Flüssigkeiten ultraschnell aufladen
Neue Methode für die Analyse von Ladungsprozessen an Grenzflächen.
Ob in den Batterien von Elektroautos, in Elektrolytkondensatoren oder bei der Elektrolyse: Bei all diesen technologischen Prozessen müssen sich Ladungsträger in Flüssigkeiten zu einer Grenzfläche bewegen. Solche Prozesse finden sich auch in biologischen Prozessen im menschlichen Körper und werden zur Energiespeicherung genutzt. Allen Prozessen ist gemeinsam, dass sich an einer Grenzfläche eine elektrische Doppelschicht bildet. Während eine Seite negativ geladen ist, befindet sich die entsprechende positive Ladung in Form von beweglichen Ionen auf der flüssigen Seite. Wie schnell sich diese nur wenige Nanometer dicken Doppelschichten bilden können oder wie schnell sie auf eine Störung reagieren, ist wichtig, um zu verstehen, wie schnell ein Energiespeicher die elektrische Energie aufnehmen und abgeben kann, beispielsweise für Anwendungen wie das Laden von Batterien.

Für eine geringe Anzahl mobiler Ladungsträger haben theoretische Modelle und Messungen diese Dynamik schon lange vorhergesagt und können die Bewegung von Ionen in dieser Doppelschicht gut beschreiben. Wird die Anzahl der Ladungsträger jedoch erhöht, wie es in biologischen Systemen der Fall ist und auch für Batterien notwendig ist, brechen die Annahmen dieser Modelle zusammen. Daher ist es ein bisher ungelöstes Rätsel, wie genau sich die elektrischen Doppelschichten bilden.
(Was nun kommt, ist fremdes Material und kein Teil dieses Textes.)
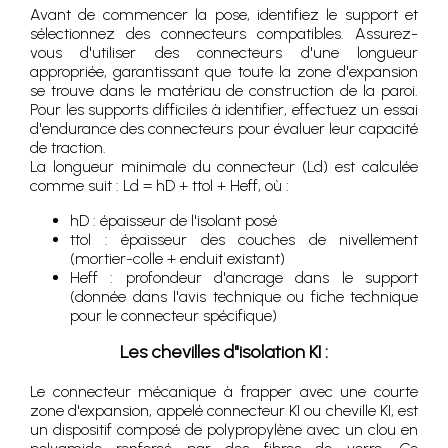
Avant de commencer la pose, identifiez le support et
sélectionnez des connecteurs compatibles. Assurez-
vous d'utiliser des connecteurs d'une longueur
appropriée, garantissant que toute la zone d'expansion
se trouve dans le matériau de construction de la paroi.
Pour les supports difficiles à identifier, effectuez un essai
d'endurance des connecteurs pour évaluer leur capacité
de traction.
La longueur minimale du connecteur (Ld) est calculée
comme suit : Ld = hD + ttol + Heff, où :
hD : épaisseur de l'isolant posé
ttol : épaisseur des couches de nivellement
(mortier-colle + enduit existant)
Heff : profondeur d'ancrage dans le support
(donnée dans l'avis technique ou fiche technique
pour le connecteur spécifique)
Les chevilles d"isolation KI :
Le connecteur mécanique à frapper avec une courte
zone d'expansion, appelé connecteur KI ou cheville KI, est
un dispositif composé de polypropylène avec un clou en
„Bisher war es nicht möglich, die genauen Prozesse bei der Bildung der Doppelschicht zu untersuchen“, sagt Mischa Bonn vom MPI für Polymerforschung. „Es ist einfach nicht möglich, mit elektronischen Schaltkreisen Prozesse zu untersuchen, die so schnell ablaufen wie die Bewegung von Ionen, da die Schaltkreise selbst nur eine begrenzte zeitliche Auflösung bieten können. Wir verwenden ultraschnelle Spektroskopie, um diese Einschränkung zu umgehen.“
Das Team des MPI-P und der Universität Wien nutzte daher eine optische Messmethode, um die Bildung der Doppelschicht zu untersuchen. Zu diesem Zweck gaben sie Säure in Wasser, wodurch sich positive Ionen (H3O+) bilden. Diese Ionen ordnen sich bevorzugt an der Wasseroberfläche an, wo sie eine elektrische Doppelschicht bilden. Ein starker Laserpuls im Infrarotbereich wurde verwendet, um die Oberfläche zu erhitzen, wodurch H3O+ von der Oberfläche entfernt und die Doppelschicht gestört wurde. Durch die Untersuchung der Oberfläche mit weiteren Laserpulsen nach einer gewissen Zeitverzögerung und die Erfassung des reflektierten Lichts konnten sie quantifizieren, wie sich die Ionen von der Oberfläche entfernten, um ein neues Gleichgewicht zu erreichen.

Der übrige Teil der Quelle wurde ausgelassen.